(Beginning of Excerpted data)

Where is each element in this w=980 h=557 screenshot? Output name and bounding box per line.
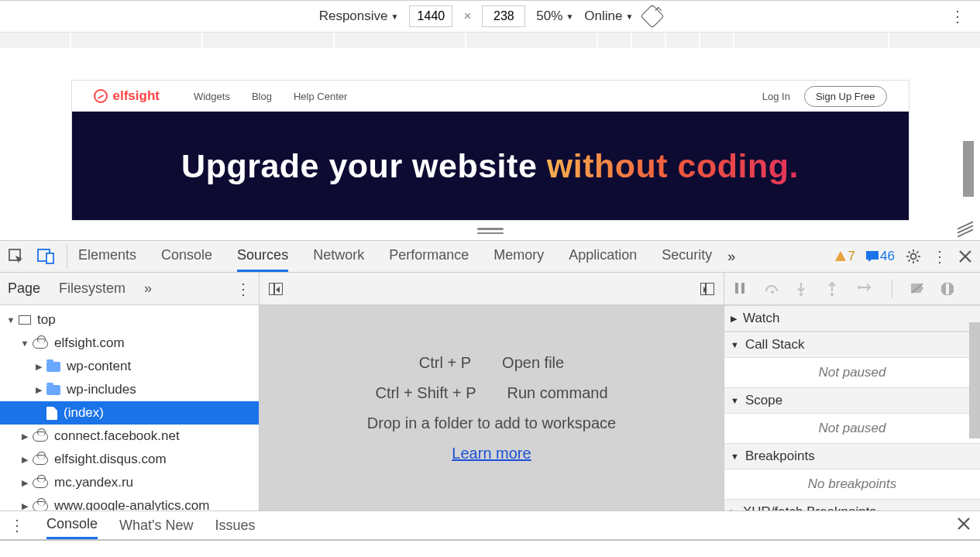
callstack-msg: Not paused — [724, 358, 980, 387]
login-link[interactable]: Log In — [762, 91, 790, 102]
msg-count: 46 — [880, 249, 895, 264]
step-icon[interactable] — [858, 282, 872, 296]
svg-line-10 — [916, 260, 918, 261]
section-callstack[interactable]: ▼Call Stack — [724, 332, 980, 358]
svg-point-23 — [858, 286, 861, 289]
tab-application[interactable]: Application — [569, 241, 637, 272]
tab-filesystem[interactable]: Filesystem — [59, 280, 126, 297]
more-tabs-icon[interactable]: » — [144, 280, 152, 297]
step-out-icon[interactable] — [827, 282, 841, 296]
section-watch[interactable]: ▶Watch — [724, 305, 980, 332]
scope-msg: Not paused — [724, 414, 980, 443]
signup-button[interactable]: Sign Up Free — [804, 86, 887, 107]
brand-logo[interactable]: elfsight — [94, 88, 160, 104]
cloud-icon — [33, 432, 48, 442]
drawer-tab-console[interactable]: Console — [46, 511, 98, 539]
close-icon[interactable] — [957, 517, 971, 535]
collapse-right-icon[interactable] — [700, 283, 714, 295]
pause-exceptions-icon[interactable] — [940, 282, 954, 296]
svg-rect-16 — [741, 283, 744, 294]
kebab-menu-icon[interactable]: ⋮ — [236, 280, 251, 298]
breakpoints-msg: No breakpoints — [724, 469, 980, 499]
tab-sources[interactable]: Sources — [237, 241, 288, 272]
svg-rect-27 — [947, 284, 949, 287]
cloud-icon — [33, 501, 48, 511]
shortcut-key: Ctrl + Shift + P — [375, 384, 476, 402]
throttle-dropdown[interactable]: Online ▼ — [584, 9, 633, 24]
tree-domain[interactable]: ▶connect.facebook.net — [0, 425, 259, 448]
tab-performance[interactable]: Performance — [389, 241, 469, 272]
deactivate-bp-icon[interactable] — [910, 282, 923, 296]
site-frame[interactable]: elfsight Widgets Blog Help Center Log In… — [72, 81, 909, 220]
tab-memory[interactable]: Memory — [493, 241, 544, 272]
device-toggle-icon[interactable] — [37, 249, 56, 264]
preview-scrollbar[interactable] — [963, 141, 974, 197]
tab-elements[interactable]: Elements — [78, 241, 136, 272]
cloud-icon — [33, 455, 48, 465]
file-icon — [46, 407, 57, 420]
step-into-icon[interactable] — [796, 282, 810, 296]
kebab-menu-icon[interactable]: ⋮ — [932, 247, 947, 266]
tree-top[interactable]: ▼top — [0, 308, 259, 332]
editor-pane: Ctrl + P Open file Ctrl + Shift + P Run … — [260, 273, 724, 511]
tree-domain[interactable]: ▶elfsight.disqus.com — [0, 448, 259, 471]
shortcut-key: Ctrl + P — [419, 354, 471, 372]
tree-domain[interactable]: ▶www.google-analytics.com — [0, 494, 259, 511]
cloud-icon — [33, 339, 48, 349]
debugger-pane: ▶Watch ▼Call Stack Not paused ▼Scope Not… — [724, 273, 980, 511]
editor-placeholder: Ctrl + P Open file Ctrl + Shift + P Run … — [260, 305, 724, 511]
site-header: elfsight Widgets Blog Help Center Log In… — [72, 81, 909, 112]
tab-page[interactable]: Page — [8, 280, 40, 297]
tab-security[interactable]: Security — [662, 241, 712, 272]
folder-icon — [46, 385, 60, 395]
resize-handle-icon[interactable] — [957, 225, 974, 234]
drag-handle-icon[interactable] — [477, 228, 504, 234]
cloud-icon — [33, 478, 48, 488]
svg-line-11 — [909, 260, 910, 261]
more-menu-icon[interactable]: ⋮ — [950, 7, 965, 26]
step-over-icon[interactable] — [765, 282, 779, 296]
nav-link[interactable]: Help Center — [294, 91, 347, 102]
messages-badge[interactable]: 46 — [866, 249, 895, 264]
nav-links: Widgets Blog Help Center — [194, 91, 347, 102]
rotate-icon[interactable] — [641, 4, 665, 28]
brand-text: elfsight — [113, 88, 160, 104]
nav-link[interactable]: Blog — [252, 91, 272, 102]
tree-folder[interactable]: ▶wp-content — [0, 355, 259, 378]
warning-icon — [834, 250, 847, 263]
svg-point-19 — [799, 293, 803, 296]
warnings-badge[interactable]: 7 — [834, 249, 855, 264]
tree-folder[interactable]: ▶wp-includes — [0, 378, 259, 401]
zoom-dropdown[interactable]: 50% ▼ — [536, 9, 573, 24]
collapse-left-icon[interactable] — [269, 283, 283, 295]
file-tree: ▼top ▼elfsight.com ▶wp-content ▶wp-inclu… — [0, 305, 259, 511]
device-toolbar: Responsive ▼ × 50% ▼ Online ▼ ⋮ — [0, 0, 980, 33]
kebab-menu-icon[interactable]: ⋮ — [9, 516, 25, 535]
gear-icon[interactable] — [906, 249, 921, 264]
height-input[interactable] — [482, 5, 525, 27]
device-dropdown[interactable]: Responsive ▼ — [319, 9, 399, 24]
close-icon[interactable] — [958, 249, 972, 263]
zoom-label: 50% — [536, 9, 562, 24]
more-tabs-icon[interactable]: » — [727, 249, 735, 265]
navigator-pane: Page Filesystem » ⋮ ▼top ▼elfsight.com ▶… — [0, 273, 260, 511]
section-xhr[interactable]: ▶XHR/fetch Breakpoints — [724, 499, 980, 511]
tab-network[interactable]: Network — [313, 241, 364, 272]
drawer-tab-whatsnew[interactable]: What's New — [119, 517, 193, 534]
scrollbar[interactable] — [969, 322, 980, 438]
tab-console[interactable]: Console — [161, 241, 212, 272]
inspect-icon[interactable] — [8, 248, 25, 265]
section-breakpoints[interactable]: ▼Breakpoints — [724, 443, 980, 469]
section-scope[interactable]: ▼Scope — [724, 387, 980, 414]
tree-domain[interactable]: ▼elfsight.com — [0, 332, 259, 355]
learn-more-link[interactable]: Learn more — [452, 445, 531, 462]
svg-line-12 — [916, 252, 918, 253]
pause-icon[interactable] — [734, 282, 748, 296]
tree-file-selected[interactable]: (index) — [0, 401, 259, 425]
tree-domain[interactable]: ▶mc.yandex.ru — [0, 471, 259, 494]
drawer-tab-issues[interactable]: Issues — [215, 517, 256, 534]
svg-rect-2 — [46, 253, 53, 263]
nav-link[interactable]: Widgets — [194, 91, 230, 102]
device-label: Responsive — [319, 9, 388, 24]
width-input[interactable] — [409, 5, 452, 27]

(End of Excerpted data)

**Assignment**
Please print all the entries exactly as written, but drop the pictures.

**Task response**
Where is each element in this w=980 h=557 screenshot? Output name and bounding box per line.
callstack-msg: Not paused — [724, 358, 980, 387]
login-link[interactable]: Log In — [762, 91, 790, 102]
msg-count: 46 — [880, 249, 895, 264]
step-icon[interactable] — [858, 282, 872, 296]
svg-line-10 — [916, 260, 918, 261]
section-callstack[interactable]: ▼Call Stack — [724, 332, 980, 358]
svg-point-23 — [858, 286, 861, 289]
tab-application[interactable]: Application — [569, 241, 637, 272]
tab-filesystem[interactable]: Filesystem — [59, 280, 126, 297]
more-tabs-icon[interactable]: » — [144, 280, 152, 297]
step-out-icon[interactable] — [827, 282, 841, 296]
section-watch[interactable]: ▶Watch — [724, 305, 980, 332]
scope-msg: Not paused — [724, 414, 980, 443]
signup-button[interactable]: Sign Up Free — [804, 86, 887, 107]
brand-logo[interactable]: elfsight — [94, 88, 160, 104]
cloud-icon — [33, 432, 48, 442]
drawer-tab-console[interactable]: Console — [46, 511, 98, 539]
close-icon[interactable] — [957, 517, 971, 535]
collapse-right-icon[interactable] — [700, 283, 714, 295]
pause-exceptions-icon[interactable] — [940, 282, 954, 296]
svg-rect-16 — [741, 283, 744, 294]
kebab-menu-icon[interactable]: ⋮ — [236, 280, 251, 298]
breakpoints-msg: No breakpoints — [724, 469, 980, 499]
tab-sources[interactable]: Sources — [237, 241, 288, 272]
svg-rect-27 — [947, 284, 949, 287]
cloud-icon — [33, 501, 48, 511]
shortcut-key: Ctrl + Shift + P — [375, 384, 476, 402]
throttle-dropdown[interactable]: Online ▼ — [584, 9, 633, 24]
tree-domain[interactable]: ▶connect.facebook.net — [0, 425, 259, 448]
tab-performance[interactable]: Performance — [389, 241, 469, 272]
deactivate-bp-icon[interactable] — [910, 282, 923, 296]
site-frame[interactable]: elfsight Widgets Blog Help Center Log In… — [72, 81, 909, 220]
tab-memory[interactable]: Memory — [493, 241, 544, 272]
device-toggle-icon[interactable] — [37, 249, 56, 264]
preview-scrollbar[interactable] — [963, 141, 974, 197]
tab-elements[interactable]: Elements — [78, 241, 136, 272]
cloud-icon — [33, 455, 48, 465]
file-icon — [46, 407, 57, 420]
step-into-icon[interactable] — [796, 282, 810, 296]
kebab-menu-icon[interactable]: ⋮ — [932, 247, 947, 266]
tree-top[interactable]: ▼top — [0, 308, 259, 332]
editor-pane: Ctrl + P Open file Ctrl + Shift + P Run … — [260, 273, 724, 511]
tree-domain[interactable]: ▶elfsight.disqus.com — [0, 448, 259, 471]
shortcut-key: Ctrl + P — [419, 354, 471, 372]
tree-domain[interactable]: ▶www.google-analytics.com — [0, 494, 259, 511]
cloud-icon — [33, 339, 48, 349]
debugger-pane: ▶Watch ▼Call Stack Not paused ▼Scope Not… — [724, 273, 980, 511]
editor-placeholder: Ctrl + P Open file Ctrl + Shift + P Run … — [260, 305, 724, 511]
site-header: elfsight Widgets Blog Help Center Log In… — [72, 81, 909, 112]
tab-page[interactable]: Page — [8, 280, 40, 297]
tab-security[interactable]: Security — [662, 241, 712, 272]
folder-icon — [46, 385, 60, 395]
resize-handle-icon[interactable] — [957, 225, 974, 234]
drag-handle-icon[interactable] — [477, 228, 504, 234]
cloud-icon — [33, 478, 48, 488]
svg-line-11 — [909, 260, 910, 261]
more-menu-icon[interactable]: ⋮ — [950, 7, 965, 26]
step-over-icon[interactable] — [765, 282, 779, 296]
nav-link[interactable]: Help Center — [294, 91, 347, 102]
messages-badge[interactable]: 46 — [866, 249, 895, 264]
nav-links: Widgets Blog Help Center — [194, 91, 347, 102]
rotate-icon[interactable] — [641, 4, 665, 28]
brand-text: elfsight — [113, 88, 160, 104]
nav-link[interactable]: Blog — [252, 91, 272, 102]
tree-folder[interactable]: ▶wp-content — [0, 355, 259, 378]
warning-icon — [834, 250, 847, 263]
svg-point-19 — [799, 293, 803, 296]
warnings-badge[interactable]: 7 — [834, 249, 855, 264]
tree-folder[interactable]: ▶wp-includes — [0, 378, 259, 401]
zoom-dropdown[interactable]: 50% ▼ — [536, 9, 573, 24]
collapse-left-icon[interactable] — [269, 283, 283, 295]
file-tree: ▼top ▼elfsight.com ▶wp-content ▶wp-inclu… — [0, 305, 259, 511]
device-toolbar: Responsive ▼ × 50% ▼ Online ▼ ⋮ — [0, 0, 980, 33]
kebab-menu-icon[interactable]: ⋮ — [9, 516, 25, 535]
gear-icon[interactable] — [906, 249, 921, 264]
height-input[interactable] — [482, 5, 525, 27]
device-dropdown[interactable]: Responsive ▼ — [319, 9, 399, 24]
close-icon[interactable] — [958, 249, 972, 263]
zoom-label: 50% — [536, 9, 562, 24]
more-tabs-icon[interactable]: » — [727, 249, 735, 265]
navigator-pane: Page Filesystem » ⋮ ▼top ▼elfsight.com ▶… — [0, 273, 260, 511]
section-xhr[interactable]: ▶XHR/fetch Breakpoints — [724, 499, 980, 511]
tab-network[interactable]: Network — [313, 241, 364, 272]
drawer-tab-whatsnew[interactable]: What's New — [119, 517, 193, 534]
scrollbar[interactable] — [969, 322, 980, 438]
tab-console[interactable]: Console — [161, 241, 212, 272]
inspect-icon[interactable] — [8, 248, 25, 265]
section-breakpoints[interactable]: ▼Breakpoints — [724, 443, 980, 469]
section-scope[interactable]: ▼Scope — [724, 387, 980, 414]
tree-domain[interactable]: ▼elfsight.com — [0, 332, 259, 355]
learn-more-link[interactable]: Learn more — [452, 445, 531, 462]
svg-line-12 — [916, 252, 918, 253]
pause-icon[interactable] — [734, 282, 748, 296]
tree-file-selected[interactable]: (index) — [0, 401, 259, 425]
tree-domain[interactable]: ▶mc.yandex.ru — [0, 471, 259, 494]
drawer-tab-issues[interactable]: Issues — [215, 517, 256, 534]
svg-rect-2 — [46, 253, 53, 263]
nav-link[interactable]: Widgets — [194, 91, 230, 102]
device-label: Responsive — [319, 9, 388, 24]
width-input[interactable] — [409, 5, 452, 27]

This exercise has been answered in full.